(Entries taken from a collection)
━━━━━━━━━━━━━━━━━━━━

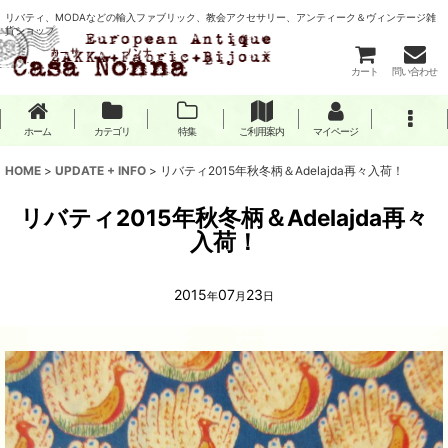
リバティ、MODAなどの輸入ファブリック、教会アクセサリー、アンティーク＆ヴィンテージ雑
貨ショップ
カート
問い合わせ
ホーム
カテゴリ
特集
ご利用案内
マイページ
HOME
>
UPDATE + INFO
>
リバティ2015年秋冬柄＆Adelajda再々入荷！
リバティ2015年秋冬柄＆Adelajda再々
入荷！
2015
07
23
年
月
日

━━━━━━━━━━━━━━━━━━━━

## Aim of the task
Verbatim copy without images: write the records above out in full.

## Problem solution
リバティ、MODAなどの輸入ファブリック、教会アクセサリー、アンティーク＆ヴィンテージ雑
貨ショップ
カート
問い合わせ
ホーム
カテゴリ
特集
ご利用案内
マイページ
HOME
>
UPDATE + INFO
>
リバティ2015年秋冬柄＆Adelajda再々入荷！
リバティ2015年秋冬柄＆Adelajda再々
入荷！
2015
07
23
年
月
日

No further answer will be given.